Don’t take shortcuts to save days or weeks today that will cause you or your successors months or years to undo and repair. Don’t build a house of cards, because with each new card you add, the house is more and more likely to fall.

Update: The post above focused mainly on technical aspects of the anti-pattern, and suggests alternative recommended patterns to follow instead. It does not focus on the reasons why so many projects are pushed into the anti-pattern in the first place. Those reasons are almost always based on human – not technical – factors.
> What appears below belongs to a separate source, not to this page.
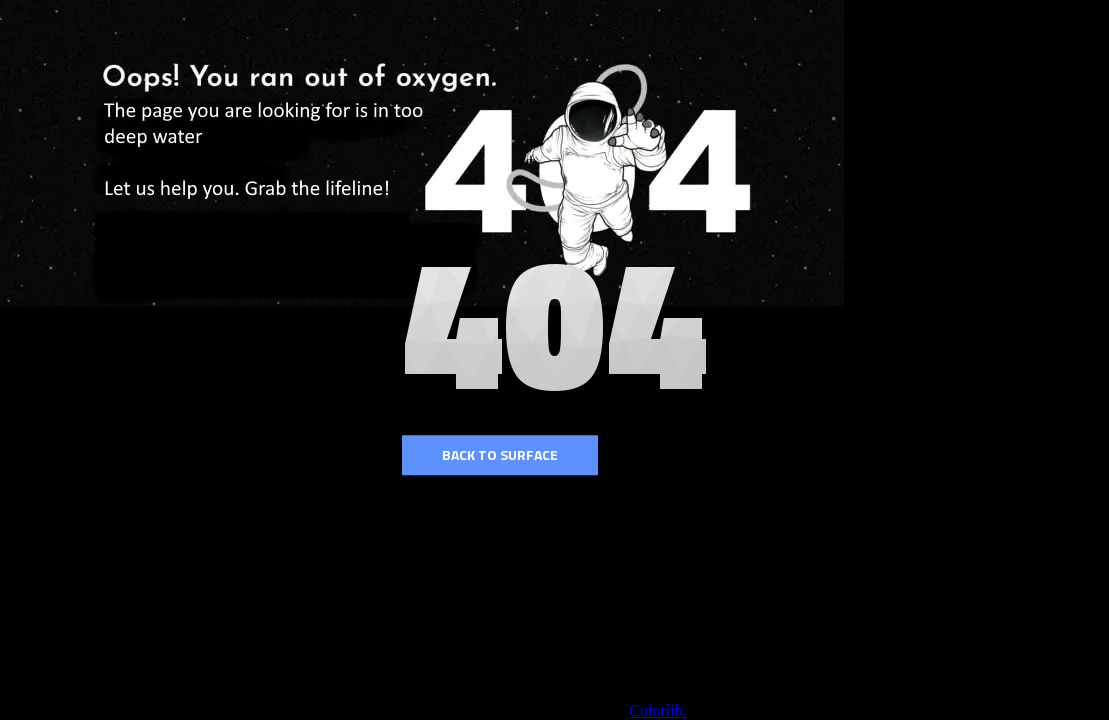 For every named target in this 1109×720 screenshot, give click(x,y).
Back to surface (500, 454)
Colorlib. (657, 710)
You should read this post next: http://workingwithdevs.com/its-always-a-people-problem/. It presents a delightful and succinct approach to deal with the root causes, and will put the post you just read in a different context.


[1] Something a lot like this. I copied this from a response I sent a few days ago.

[2] Many thanks to Chris Webb for some of the information I’ve paraphrased here. If you want to hear more from Chris on this subject, check out this session recording from PASS Summit 2017. The whole session is excellent; the information most relevant to this subject begins around the 26 minute mark in the recording. Chris also gets credit for pointing me to Shabnam Watson’s blog.

[3] I learned about code smells last year when I attended a session by Felienne Hermans at Craft Conference in Budapest. You can watch the session here. And you really should, because it’s really good.

[4] My eyes are itching just looking at it. It took an effort of will to create this diagram, much less share it.

[5] Yes, just about anything would be better.